Children of Leningradsky



Children of Leningradsky
received 2 emmy nominations

best documentary and for outstanding editing

 

 
Hanna Polak's art photography - selected works. Everydays life of homeless
children in Moscow. To see the full size photos please click the thumbnails.

Oscar and Emmy-nominated filmmaker, Hanna Polak is known for her socially engaged documentaries, which have been awarded and screened internationally.

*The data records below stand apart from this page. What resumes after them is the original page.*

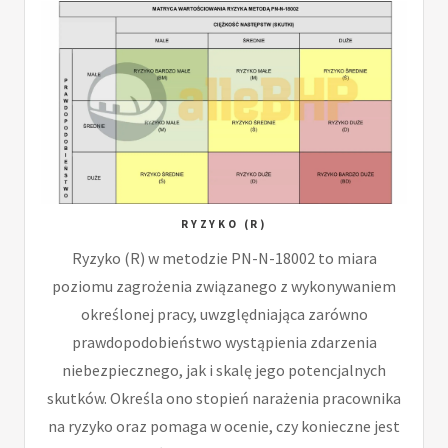
RYZYKO (R)
Ryzyko (R) w metodzie PN-N-18002 to miara
poziomu zagrożenia związanego z wykonywaniem
określonej pracy, uwzględniająca zarówno
prawdopodobieństwo wystąpienia zdarzenia
niebezpiecznego, jak i skalę jego potencjalnych
skutków. Określa ono stopień narażenia pracownika
na ryzyko oraz pomaga w ocenie, czy konieczne jest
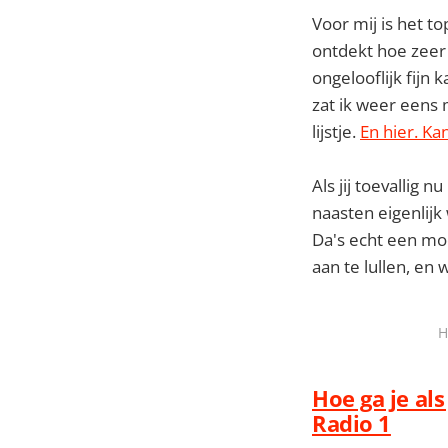
Voor mij is het t
ontdekt hoe zeer 
ongelooflijk fijn 
zat ik weer eens 
lijstje.
En hier. Ka
Als jij toevallig n
naasten eigenlijk
Da's echt een moo
aan te lullen, en 
H
Hoe ga je al
Radio 1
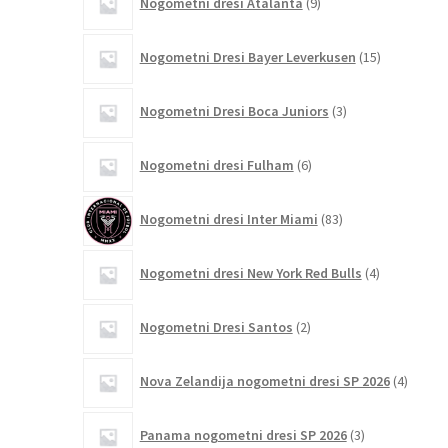
Nogometni dresi Atalanta
9
izdelkov
15
Nogometni Dresi Bayer Leverkusen
15
izdelkov
3
Nogometni Dresi Boca Juniors
3
izdelki
6
Nogometni dresi Fulham
6
izdelkov
83
Nogometni dresi Inter Miami
83
izdelkov
4
Nogometni dresi New York Red Bulls
4
izdelki
2
Nogometni Dresi Santos
2
izdelka
4
Nova Zelandija nogometni dresi SP 2026
4
izdelki
3
Panama nogometni dresi SP 2026
3
izdelki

In her films, Polak addresses issues of global importance, including homelessness and poverty. Born in Poland in 1967, Polak graduated with the Master Degree from the Cinematography division of the Gerasimov Institute of Cinematography (VGIK), in Moscow.
In 2004 Polak completed her documentary film, The Children of Leningradsky, which was nominated for an Academy Award for Best Documentary (Short Subject). It also received the Best Documentary Achievement Award from the International Documentary Association and it was nominated for an Emmy Award in two categories: Best Documentary and Outstanding Individual Achievement in a Craft: Editing. This film was also nominated to be a Notable Video by the Adult American Library Association, and it has received the Gracie Allen Award, given by the American Women in Radio & Television, amongst many other awards.

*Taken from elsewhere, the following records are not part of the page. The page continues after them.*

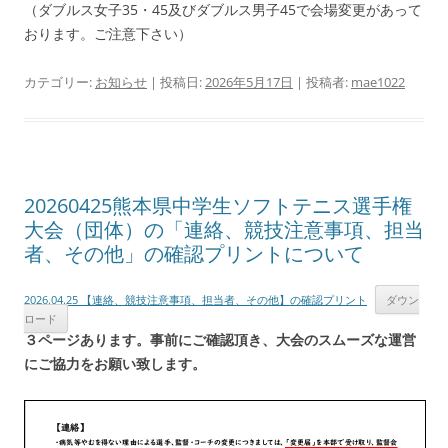
（ダブルス女子35・45及びダブルス男子45で会場変更があって
おります。ご注意下さい）
カテゴリー:
お知らせ
| 投稿日:
2026年5月17日
|
投稿者:
mae1022
20260425熊本県中学生ソフトテニス選手権
大会（団体）の「連絡、競技注意事項、担当
者、その他」の確認プリントについて
2026.04.25 【連絡、競技注意事項、担当者、その他】の確認プリント
ダウン
ロード
３ページあります。事前にご確認頂き、大会のスムーズな運営
にご協力をお願い致します。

Polak’s additional works include, Al – Tribute to Albert Maysles; Faces of Homelessness; Battle of Warsaw 1920 in 3D, and many others. She directed and produced Love and Rubbish, for the Why Poverty? series in 2012, which won A Corto di Donne Women’s Short Film Festival. In 2003, she was awarded Best Producer of Documentary Movies at the Krakow Film Festival for Railway Station Ballad.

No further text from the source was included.